Massimo Caprara entra nel cuore della vita politica e culturale italiana quando la seconda guerra mondiale non è ancora finita. E da allora ne è insieme appassionato protagonista e insostituibile testimone. In un intenso e incalzante dialogo con Roberto Fontolan, Caprara racconta la "storia di una coscienza", la sua, che come in una soggettiva cinematografica attraversa le stanze della nostra storia per restituirci volti e atmosfere, parole ed eventi con straordinaria, drammatica immediatezza. Ma c'è di più. Il libro non è "soltanto" un vibrante racconto storico-politico, ma l'itinerario sofferto di chi, cercando l'ideale, ha trovato il suo contrario, l'ideologia.
GLI AUTORI
Massimo Caprara ha da poco passato gli ottanta anni.

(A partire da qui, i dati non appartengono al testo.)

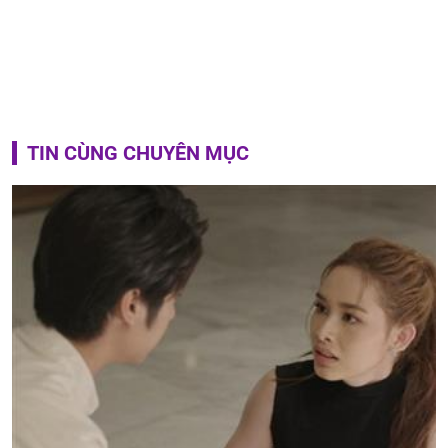
TIN CÙNG CHUYÊN MỤC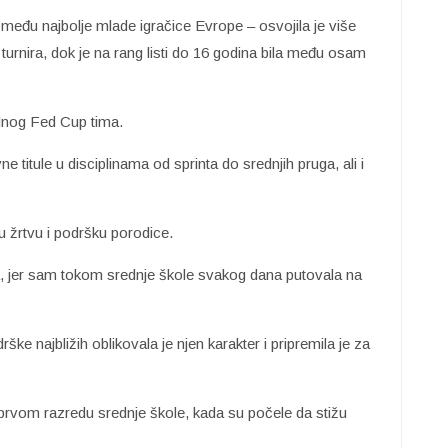
ali među najbolje mlade igračice Evrope – osvojila je više
urnira, dok je na rang listi do 16 godina bila među osam
lnog Fed Cup tima.
ne titule u disciplinama od sprinta do srednjih pruga, ali i
 žrtvu i podršku porodice.
ja, jer sam tokom srednje škole svakog dana putovala na
rške najbližih oblikovala je njen karakter i pripremila je za
u prvom razredu srednje škole, kada su počele da stižu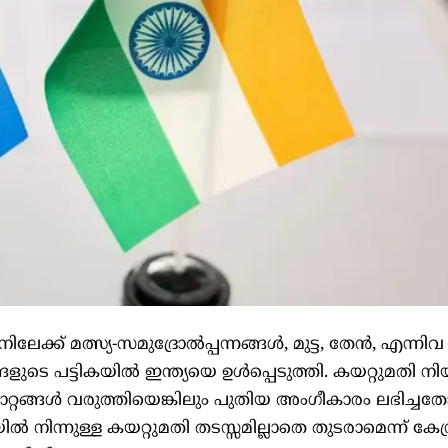
േക്ക് മത്സ്യ-സമുദ്രോല്‍പ്പന്നങ്ങള്‍, മുട്ട, തേന്‍, എന്നി
ളുടെ പട്ടികയില്‍ ഇന്ത്യയെ ഉള്‍പ്പെടുത്തി. കയറ്റുമതി നി
ാറ്റങ്ങള്‍ വരുത്തിയെങ്കിലും പുതിയ അംഗീകാരം ലഭിച്ചത
്‍ നിന്നുള്ള കയറ്റുമതി തടസ്സമില്ലാതെ തുടരാമെന്ന് കേന്ദ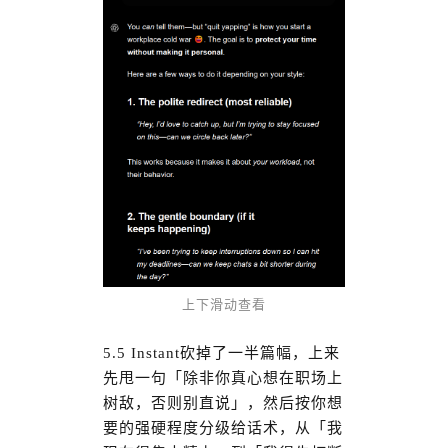
上下滑动查看
5.5 Instant砍掉了一半篇幅，上来
先甩一句「除非你真心想在职场上
树敌，否则别直说」，然后按你想
要的强硬程度分级给话术，从「我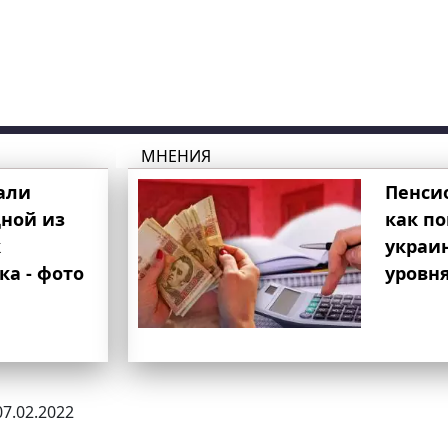
МНЕНИЯ
али
Пенси
ной из
как п
к
украи
ка - фото
уровня
07.02.2022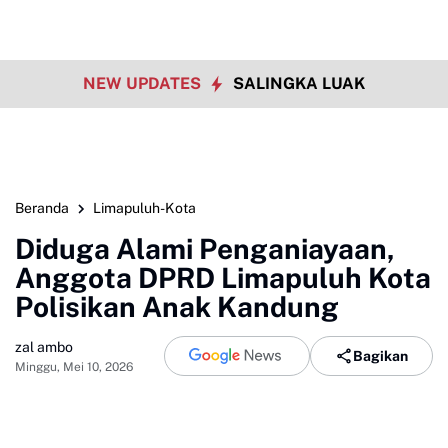
NEW UPDATES
SALINGKA LUAK
Beranda
Limapuluh-Kota
Diduga Alami Penganiayaan,
Anggota DPRD Limapuluh Kota
Polisikan Anak Kandung
zal ambo
Bagikan
Minggu, Mei 10, 2026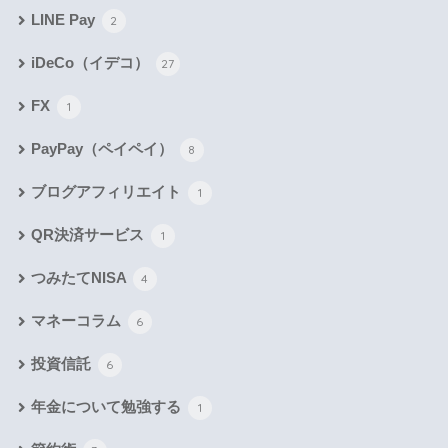
LINE Pay
2
iDeCo（イデコ）
27
FX
1
PayPay（ペイペイ）
8
ブログアフィリエイト
1
QR決済サービス
1
つみたてNISA
4
マネーコラム
6
投資信託
6
年金について勉強する
1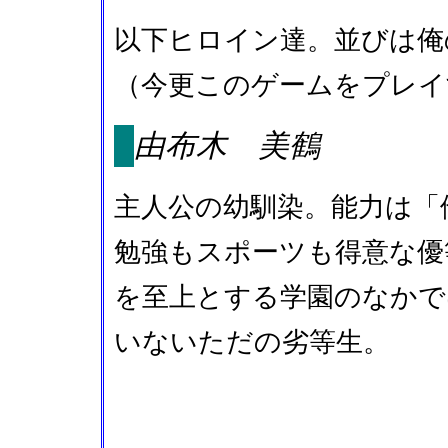
以下ヒロイン達。並びは俺
（今更このゲームをプレイ
由布木 美鶴
主人公の幼馴染。能力は「
勉強もスポーツも得意な優
を至上とする学園のなかで
いないただの劣等生。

A partire dal 1944 è stato per circa vent'anni segretario di Palmiro Togliatti, ha vissuto dall'interno gli avvenimenti fondamentali della storia del Pci. Sindaco di Portici, è stato Deputato alla Camera dal 1953 al 1973, avendo inoltre ricoperto il ruolo di segretario del Gruppo parlamentare e responsabile regionale per la Campania. Nel 1969 viene radiato dal Pci assieme al gruppo del Manifesto di cui è uno dei fondatori. Giornalista professionista ha diretto l'"Illustrazione Italiana". E' attualmente collaboratore de "Il Giornale". Ha pubblicato i seguenti volumi: I Gava (Feltrinelli 1975), L’attentato a Togliatti (Feltrinelli 1978), Ritratti in rosso (Rubettino 1989), L’inchiostro verde di Togliatti (Simonelli 1996), Quando le botteghe erano Oscure (il Saggiatore 1997), Togliatti, il Komintern e il gatto selvatico (Bietti 1999), Paesaggi con figure (Ares 2000), Gramsci e i suoi carcerieri (Ares 2001). Nel 2002 è stato nominato consulente della Commissione parlamentare di inchiesta sul "dossier Mitrokhin".
Roberto Fontolan è nato nel 1956. Vissuti i primi infuocati anni ’70 al liceo milanese Berchet (il "liceo rosso"), fin dai tempi dell’università si è dedicato al giornalismo. Un’avventura cominciata alla radio ("Supermilano", una emittente libera milanese) e proseguita poi al settimanale "Il Sabato", al quotidiano "Avvenire", alla Rai, dove ha ricoperto diversi incarichi tra cui la direzione del Centro di Produzione di Milano e la vicedirezione del Tg1, alla televisione del gruppo "Sole 24ore", della quale è stato direttore fino al dicembre 2003. Ha realizzato numerosissimi reportage e inchieste in Italia e all’estero, ha curato e organizzato programmi televisivi, ha lavorato nelle pubbliche relazioni e nell’organizzazione culturale. Attualmente si occupa di nuovi progetti di comunicazione e svolge attività di consulenza. E’ docente presso il master di giornalismo all’Università Cattolica di Milano.